Ascott Residence Trust
Price target:
DBS Group Research “buy” $1.30
Longer-term stay portfolio weighs in DBS Group Research has kept its “buy” call and $1.30 target price on Ascott Residence Trust (ART) as its strategy of shifting towards the so-called “longer-stay” portfolio of properties starts to gain traction.
The longer-stay segment, which refers to student accommodation and other longerterm lease properties, makes up around 17% of ART’s assets under management. Yet, they contributed around 28% of its gross profit for the 1QFY2022 ended March 31.
The bulk of ART’s properties remains serviced apartments where average tenancy tends to be much shorter and has been hit over the past couple of years because of the pandemic.
In 1QFY2022, longer-stay properties enjoyed an occupancy rate of above 95% and a rental growth rate of 5%.
ART plans to further increase the size of longer-stay properties from the current range of 15%–20%, to 25%–30%.
However, others have noticed the appeal of longer stay properties too. According to DBS, no thanks to interest from other institutional investors, this property segment has seen a further compression of cap rates.
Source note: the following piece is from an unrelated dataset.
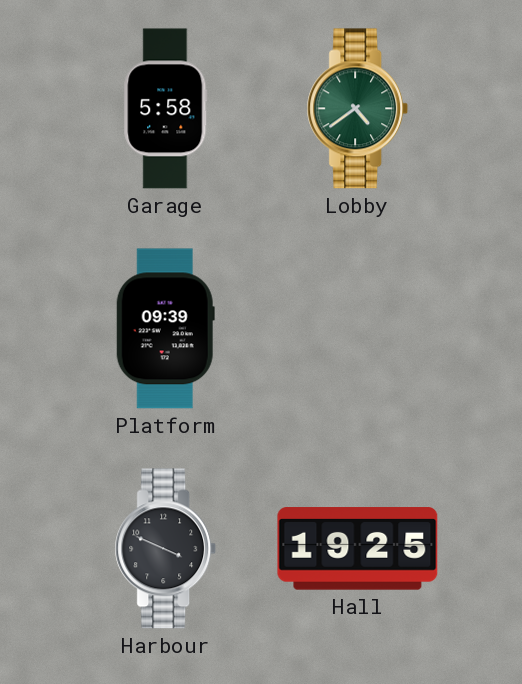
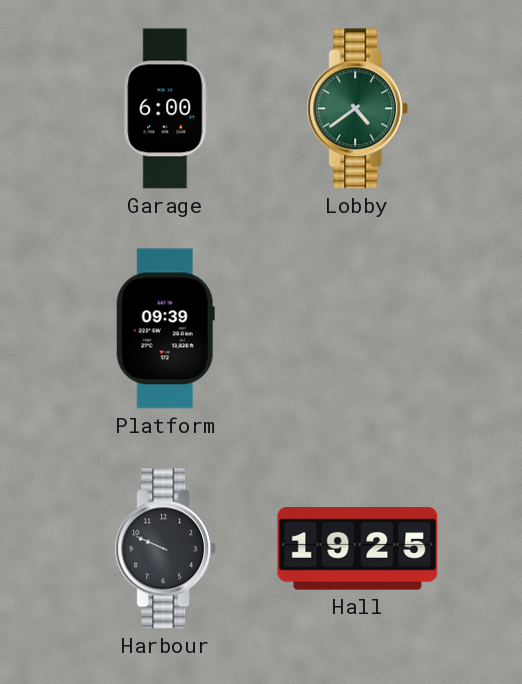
Garage: 5:58 -> 6:00
Harbour: 3:49 -> 9:49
For example, Blackstone’s privatisation of American Campus Communities, the largest student accommodation REIT in the US, was at an exit cap of about low 4%.
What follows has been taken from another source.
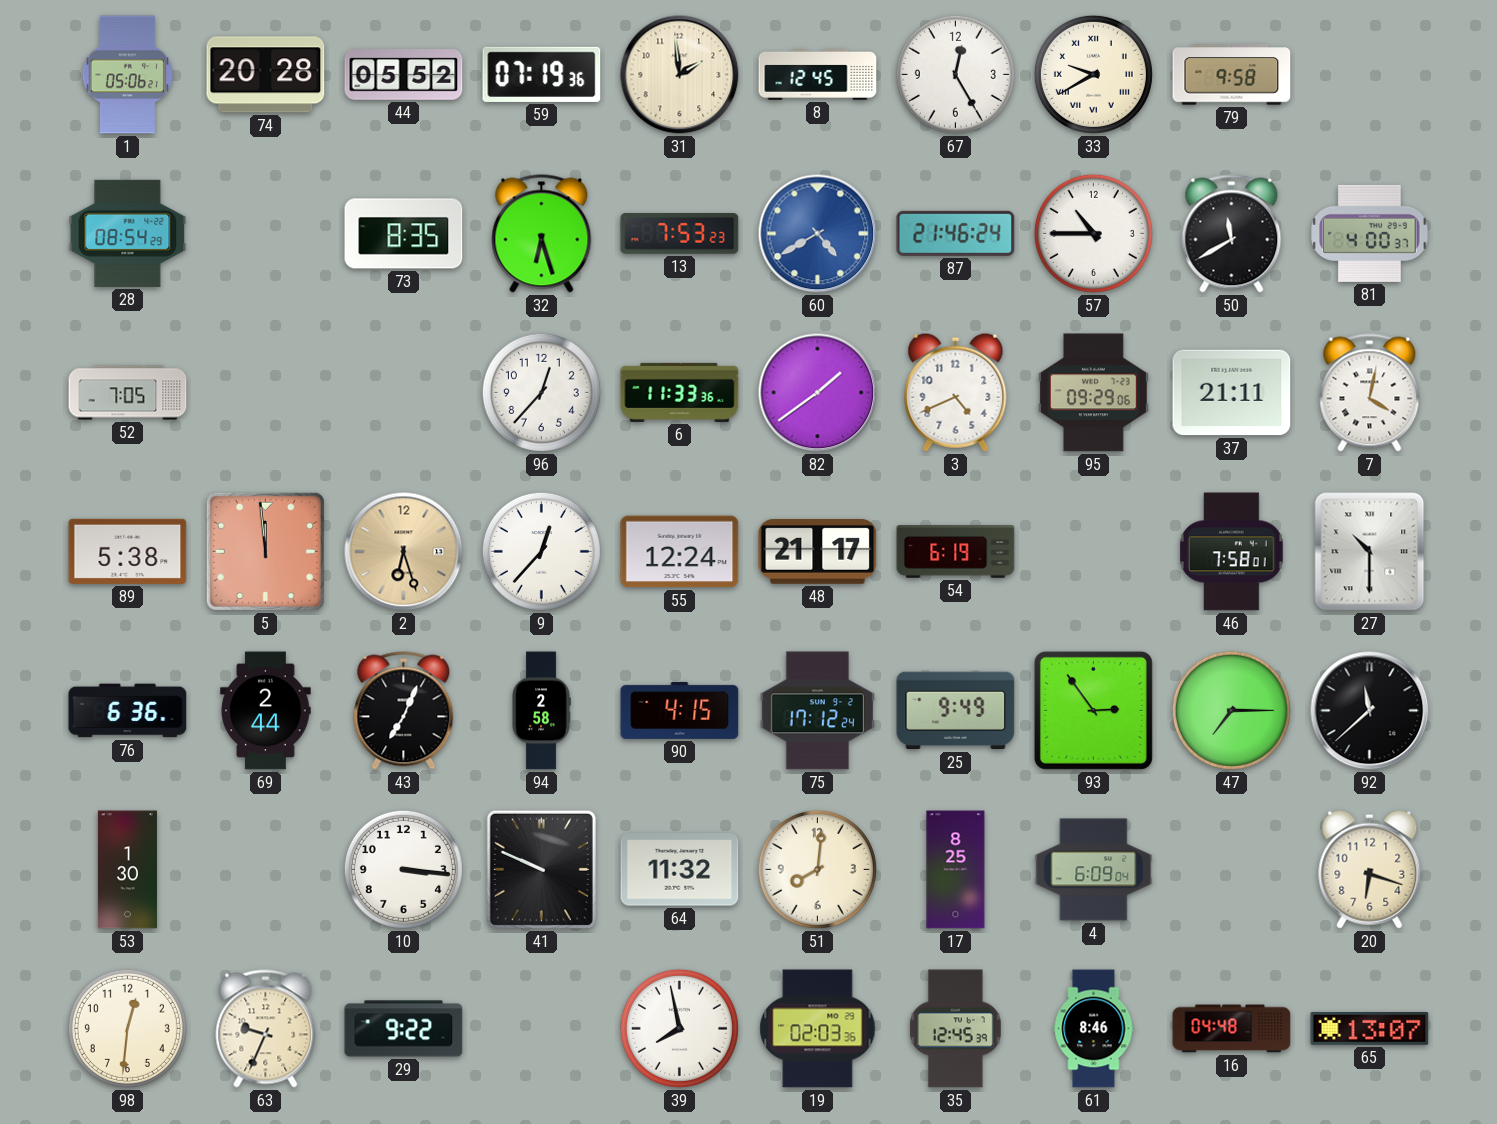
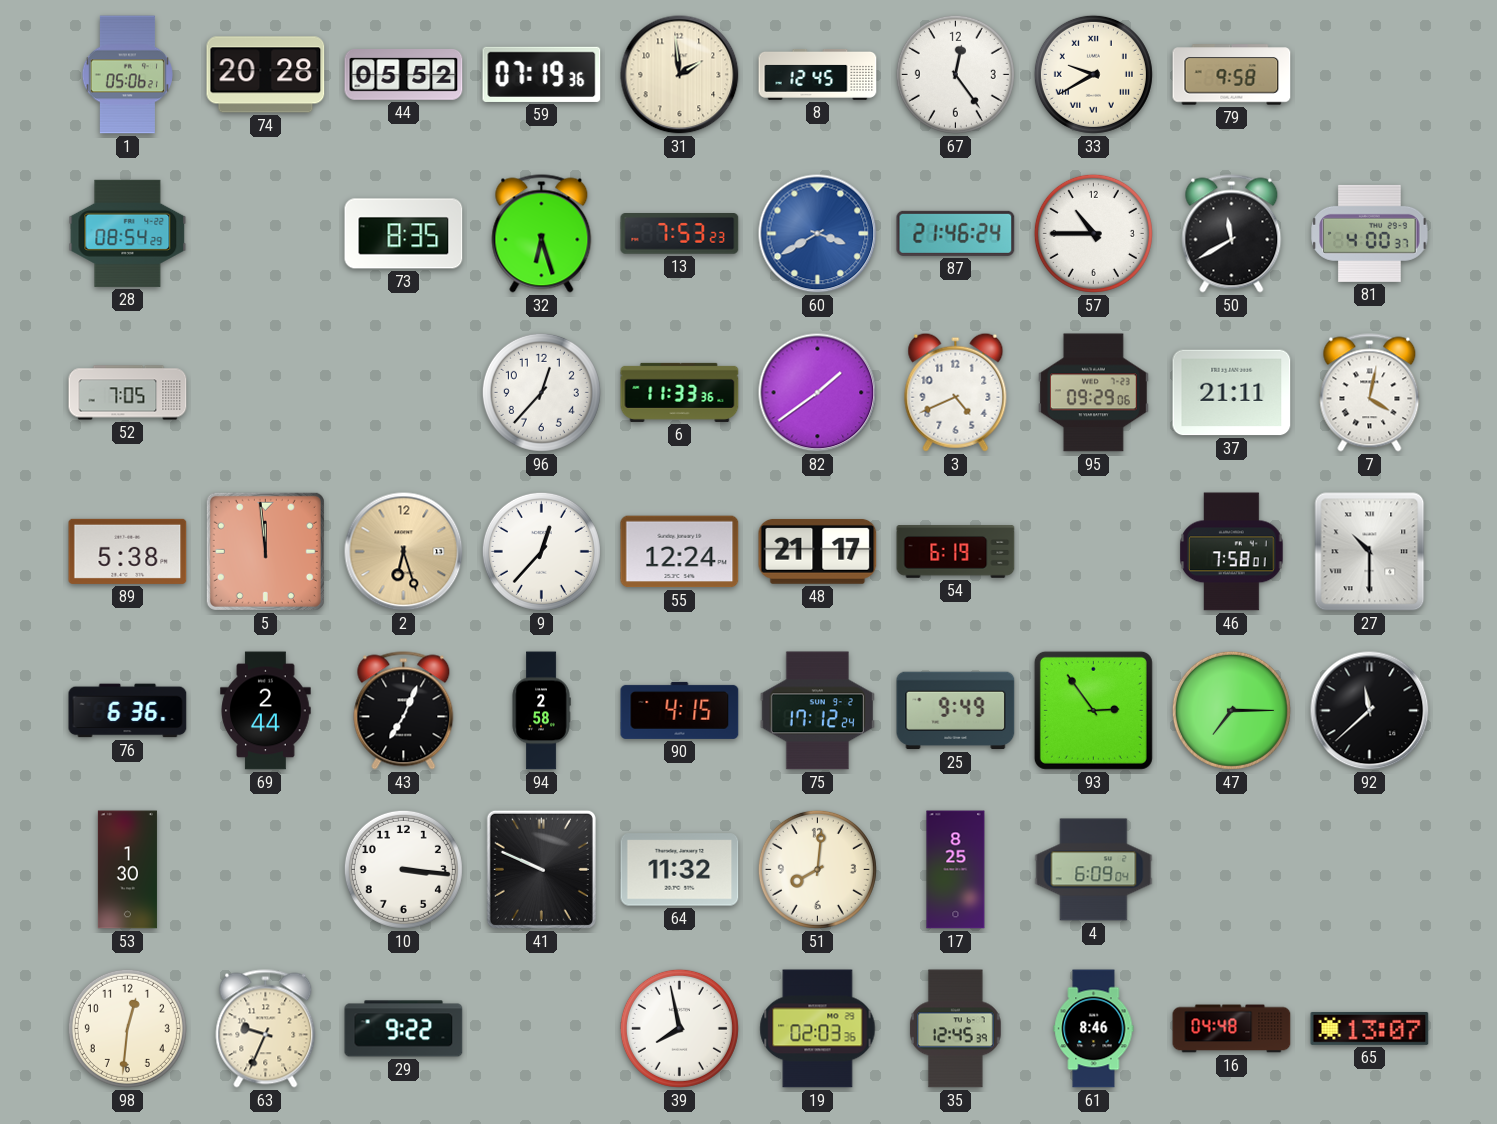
67: 12:25 -> 12:24
60: 4:40 -> 3:40
20: 6:18 -> none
Last year, ART’s purpose-built student accommodation and multi-family assets in the US have seen cap rates down by between 50 to 100bps since their initial acquisition cap rate of 5%.
Having said so, ART is improving as a whole. In its recent operational update for 1QFY2022, ART reported that its portfolio RevPAR was up 22% y-o-y to $67 even as the Omicron impact was felt towards the earlier part of the quarter.
The gain was partly driven by strong pentup demand in March, particularly in the UK, US, Japan and Australia.
Other upbeat operating updates include a healthy 85% occupancy enjoyed by ART’s co-living brand property lyf one-north, which opened just last November.
This quick ramp-up is “in line with a tightening market for serviced residences asset offering in Singapore that we have been seeing,” says DBS.
According to DBS, “green shoots” in this coming quarter will include US properties enjoying a lift in the coming spring break months.
Also, in Japan, leisure demand is returning with “Go To Travel” reintroduced and potential international border reopening, all of which will spell positive news for the top travel destination.
In the UK, ART’s properties are seeing sustained demand for business and corporate bookings.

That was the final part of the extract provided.